Additionally, I’d imagine if you invested $10,000 into something, you’d probably want to not wait half a year just to recoup your initial investment…you’d probably just want to invest it into something that works on auto pilot.
An MLM is definitely not an auto pilot business.
MLM’s are also extremely competitive. It’s set up like a pyramid structure. Those at the top are making the mansion and Ferrari money while any newbie is just going to make a couple hundred bucks a month at best.
Most people have tried to create their own ecommerce store so that they could potentially make sales while they’re sleeping.
And that’s really smart…but a lot of other people have had the same idea and now there is a big SEO push. You are now having to compete globally with thousands of people trying to sell the same product as you.
Honestly that’s really hard to do and expensive. SEO works, but unless you have time to do it yourself (which is unlikely since you have to run your MLM biz) it’s gonna cost you a pretty penny.
It’s pretty much exactly as it sounds. You get the equivalent of rent payments for websites.
Here’s how it works.
Find a local owned service based business and decide to build a website and rank for it.
When the leads start coming in, pass them off to a business owner and start collecting the checks.
Is it really that simple?
You see compared to ecommerce, you don’t have to run any paid ads to a site. So, you’re only out of pocket like $8 a month for hosting and $11.99 a year for your domain.
And if you can’t afford that, well maybe we have other issues we need to talk about.
But seriously, lead generation sites make bank and they’re extremely passive.
Once you have them ranked, you don’t have to touch them again because they run on autopilot.
But what about the competition you ask?
Virtually nonexistent compared to affiliate marketing.
With ecommerce you’re competing with literally millions of people globally.

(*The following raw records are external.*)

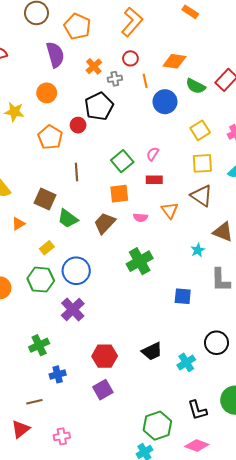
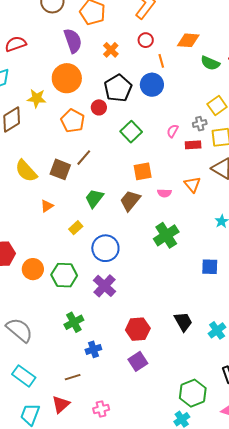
gray cross: (115, 79) -> (200, 124), moved
orange circle: (47, 93) -> (67, 78), size x1.5
blue circle: (165, 102) -> (152, 85), moved
green square: (122, 161) -> (131, 132), moved
brown line: (77, 172) -> (84, 158), moved, turned 48
red rectangle: (154, 180) -> (193, 145), moved
brown square: (45, 199) -> (60, 169), moved
green trapezoid: (68, 219) -> (94, 198), turned 95
green hexagon: (41, 280) -> (64, 275), moved
black trapezoid: (152, 351) -> (183, 322), turned -90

With lead generation we’re talking maybe 20 of the same type of business in an area. Most of which don’t know anything about ranking a site.

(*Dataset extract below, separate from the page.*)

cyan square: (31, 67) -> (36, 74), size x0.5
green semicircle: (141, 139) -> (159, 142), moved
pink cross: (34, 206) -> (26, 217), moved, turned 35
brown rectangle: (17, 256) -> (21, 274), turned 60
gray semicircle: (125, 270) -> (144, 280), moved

It legitimately couldn’t be any easier.
The best part?
These sites are worth $500-$1,000 on average a month!
If you had just 10 of these sites, you’d be making $5,000-$10,000 a month from passive income! With a $10,000 investment into sites, you could have 10 sites ranked and banked!
And your margins are literally 90-100%!
But that’s enough of that… for more information about
this model that crushes ecommerce, check it out here!

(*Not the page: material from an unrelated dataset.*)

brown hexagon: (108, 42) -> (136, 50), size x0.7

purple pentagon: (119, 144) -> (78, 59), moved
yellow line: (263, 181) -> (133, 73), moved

Our recommendation would be starting a lead generation business. $10,000 would be enough to get you 10 different sites fully built and ranked in a matter of about 3 months.
These types of sites, when ranked with leads coming in, are worth typically $500-$1,000 a month.
So after just a few months you could have $5,000 to $10,000 in recurring income!
The best way to make money with 10k would be looking at a business that would have recurring monthly income on auto pilot.
One of the best ways to do this is through traditional ways like real estate.
However real estate is often pretty expensive and $10,000 into one property might not yield returns you’d like to see.
If you invest into digital real estate though through lead generation, you’ll find that you’ll have a much higher return on investment.
Lead generation would be perfect for this!
10 sites would allow you to earn $100k after 10 months!
The best way you could get rich with 10000 dollars would be to invest into a business that has high profit margins with recurring clients.